→ **What is needed**:
Starting at the line containing "dengan peluang tertentu." and ending at the line containing "queries , Apc On.", print every line of the material below exactly, both ends included, and stop there.

"""

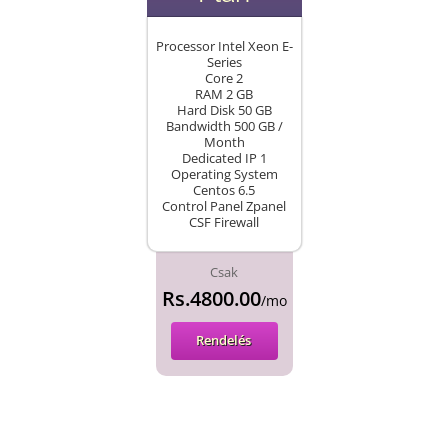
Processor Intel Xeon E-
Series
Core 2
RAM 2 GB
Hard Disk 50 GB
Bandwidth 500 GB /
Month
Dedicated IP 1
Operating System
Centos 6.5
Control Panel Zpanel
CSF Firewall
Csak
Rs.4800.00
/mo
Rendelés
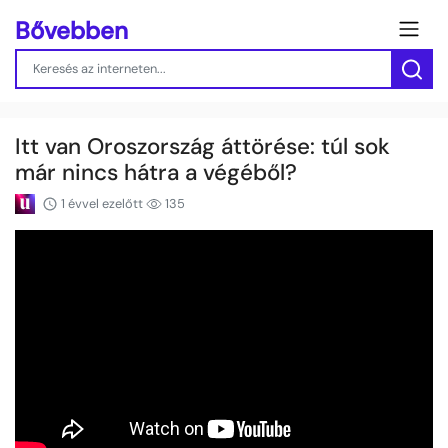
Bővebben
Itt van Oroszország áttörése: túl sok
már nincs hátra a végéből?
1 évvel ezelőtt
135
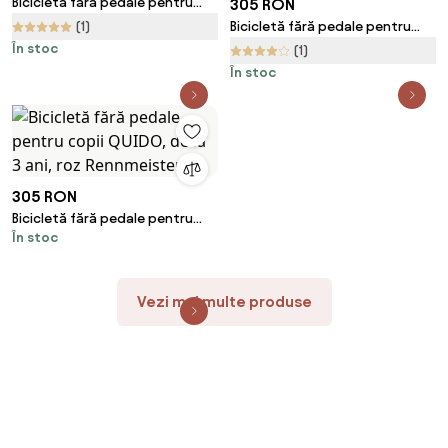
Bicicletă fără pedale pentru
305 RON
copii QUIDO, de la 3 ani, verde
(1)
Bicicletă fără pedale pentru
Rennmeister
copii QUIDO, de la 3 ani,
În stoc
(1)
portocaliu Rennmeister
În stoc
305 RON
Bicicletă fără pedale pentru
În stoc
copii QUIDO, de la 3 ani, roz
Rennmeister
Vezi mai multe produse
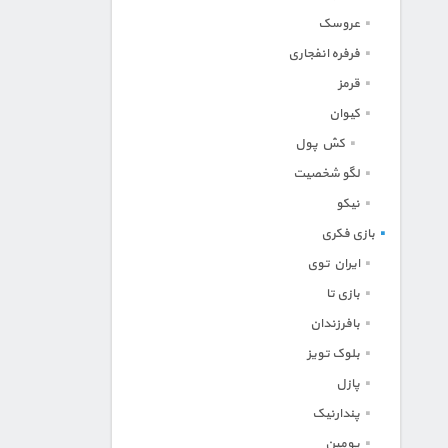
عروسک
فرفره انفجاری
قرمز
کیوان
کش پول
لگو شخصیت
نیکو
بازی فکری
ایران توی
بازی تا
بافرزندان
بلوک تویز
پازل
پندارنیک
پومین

"""
"""

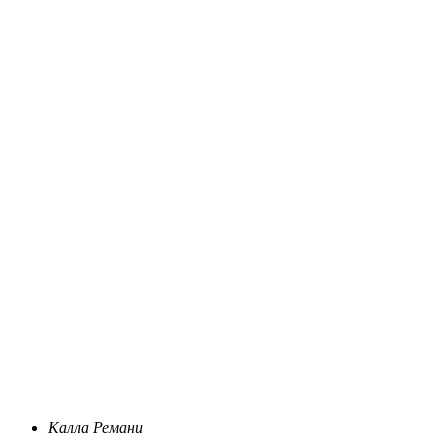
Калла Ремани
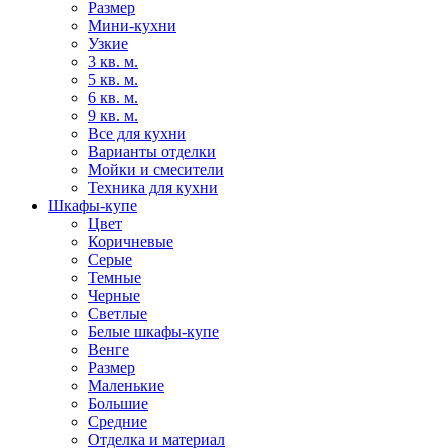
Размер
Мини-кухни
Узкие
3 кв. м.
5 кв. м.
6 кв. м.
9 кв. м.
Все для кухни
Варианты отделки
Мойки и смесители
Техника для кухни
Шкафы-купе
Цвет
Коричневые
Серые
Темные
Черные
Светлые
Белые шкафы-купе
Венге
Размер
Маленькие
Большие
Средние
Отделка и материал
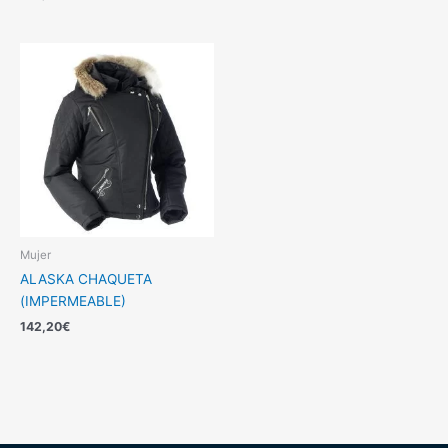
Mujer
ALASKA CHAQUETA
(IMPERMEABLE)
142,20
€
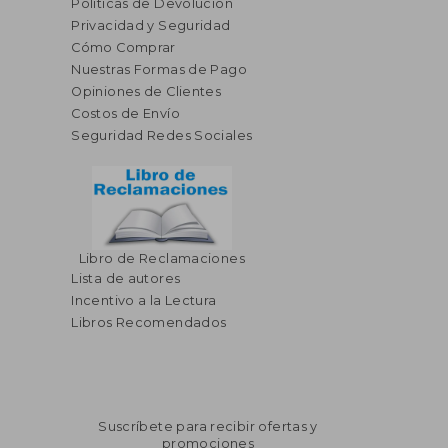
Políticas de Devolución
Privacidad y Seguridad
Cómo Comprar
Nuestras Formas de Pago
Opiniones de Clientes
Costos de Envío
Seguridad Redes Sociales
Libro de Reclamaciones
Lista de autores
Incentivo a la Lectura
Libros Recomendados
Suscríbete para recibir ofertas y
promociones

"""
"""

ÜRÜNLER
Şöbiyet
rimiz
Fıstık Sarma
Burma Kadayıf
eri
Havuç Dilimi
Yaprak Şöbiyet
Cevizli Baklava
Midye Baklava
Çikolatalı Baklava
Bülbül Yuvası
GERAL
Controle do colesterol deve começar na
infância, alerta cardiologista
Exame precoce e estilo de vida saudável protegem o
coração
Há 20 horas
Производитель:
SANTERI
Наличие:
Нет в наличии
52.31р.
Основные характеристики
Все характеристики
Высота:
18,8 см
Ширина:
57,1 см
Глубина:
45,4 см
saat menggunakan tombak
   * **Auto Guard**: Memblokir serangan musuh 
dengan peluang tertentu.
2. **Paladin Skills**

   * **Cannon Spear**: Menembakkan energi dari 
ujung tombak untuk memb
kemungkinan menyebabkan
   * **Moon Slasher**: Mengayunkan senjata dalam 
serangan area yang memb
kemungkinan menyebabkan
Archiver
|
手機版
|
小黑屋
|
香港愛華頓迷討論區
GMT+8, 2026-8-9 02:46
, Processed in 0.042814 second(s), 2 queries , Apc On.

"""

→ **Task output**:
dengan peluang tertentu.
2. **Paladin Skills**

   * **Cannon Spear**: Menembakkan energi dari 
ujung tombak untuk memb
kemungkinan menyebabkan
   * **Moon Slasher**: Mengayunkan senjata dalam 
serangan area yang memb
kemungkinan menyebabkan
Archiver
|
手機版
|
小黑屋
|
香港愛華頓迷討論區
GMT+8, 2026-8-9 02:46
, Processed in 0.042814 second(s), 2 queries , Apc On.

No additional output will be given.